Страница 9 из 23
Постепенно выяснилось, что меня интересуют чувства и мысли чудовища, когда оно пожирает добычу, запуская в нее клюв снизу вверх, как бы держа ее над собой. А Лиз Ричмонд, наоборот, интересным стало представить себе, как видится спруту какая-нибудь крупная добыча, вроде мускулистой акулы, – в ракурсе сверху вниз. Наш обоюдный высокий профессионализм в области феноменальной монстрологии позволил нам сполна утолить жажду научных познаний.

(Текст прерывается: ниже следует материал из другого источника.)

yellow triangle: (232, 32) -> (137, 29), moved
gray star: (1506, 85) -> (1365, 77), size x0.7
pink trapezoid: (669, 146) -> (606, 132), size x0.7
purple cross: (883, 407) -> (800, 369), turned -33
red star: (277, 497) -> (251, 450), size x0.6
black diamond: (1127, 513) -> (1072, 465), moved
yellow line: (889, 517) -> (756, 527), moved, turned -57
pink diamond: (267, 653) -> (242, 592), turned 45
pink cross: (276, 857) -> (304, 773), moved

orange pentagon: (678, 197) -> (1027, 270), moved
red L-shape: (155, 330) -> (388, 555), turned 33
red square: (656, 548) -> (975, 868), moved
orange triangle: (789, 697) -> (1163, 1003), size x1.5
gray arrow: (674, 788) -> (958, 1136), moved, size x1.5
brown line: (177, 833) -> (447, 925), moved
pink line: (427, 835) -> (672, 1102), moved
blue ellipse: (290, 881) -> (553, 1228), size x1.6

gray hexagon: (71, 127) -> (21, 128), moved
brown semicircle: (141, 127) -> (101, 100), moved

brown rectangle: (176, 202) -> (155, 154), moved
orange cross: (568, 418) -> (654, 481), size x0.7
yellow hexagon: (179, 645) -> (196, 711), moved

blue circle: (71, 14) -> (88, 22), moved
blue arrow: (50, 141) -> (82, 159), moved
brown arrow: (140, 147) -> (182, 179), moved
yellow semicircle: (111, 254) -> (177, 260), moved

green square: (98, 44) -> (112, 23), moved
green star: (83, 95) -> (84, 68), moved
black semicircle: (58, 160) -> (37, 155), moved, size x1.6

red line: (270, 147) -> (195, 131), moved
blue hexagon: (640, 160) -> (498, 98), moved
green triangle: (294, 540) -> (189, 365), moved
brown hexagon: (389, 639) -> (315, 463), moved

Но кое-что так и осталось невыясненным. Например, я так и не понял, что оказалось для нее столь невыносимым, когда во время одного из внезапно возникших диспутов, позиции в котором с каждой стороны были самыми классическими, она вдруг разразилась бурными, чудесными слезами и плакала, пока я, несколько оробевший от неожиданности, спешил довести свою аргументацию до логического завершения. И оказалось, что напрасно спешил. Логический, классический конец был тут вовсе не актуален. Где-то еще в середине моих рьяных постулатов они оказались уже восприняты, нежно зафиксированы и утверждены как высочайший – недоступный для меня – женский уровень феноменальной монстрологии. Отсюда и слезы, прекрасные слезы доктора Элизабет Ричмонд. Когда мы пришли к общему научному выводу, что высшие радости бытия могли быть преферентны для самых чудовищных монстров воды и суши, вроде нашего любимца Гаргантюа или хищных динозавров, профессор Лиз Ричмонд предложила мне отправиться с нею на соседний остров, где ей был известен подводный атмосфериум-отель с прозрачной стеной, выходящей прямо в подводную бездну океана. Лиз пожелала продолжить наши общие исследования по теме райских блаженств в этом отеле. Предполагалось, что нам совместными усилиями, усилиями людей особой прозорливости, удастся вызвать к прозрачным стенам подводной гостиницы нашего Гаргантюа и порасспросить в доверительной близости, при самых благоприятных условиях, о высшем пароксизме райского блаженства у гигантских чудовищ.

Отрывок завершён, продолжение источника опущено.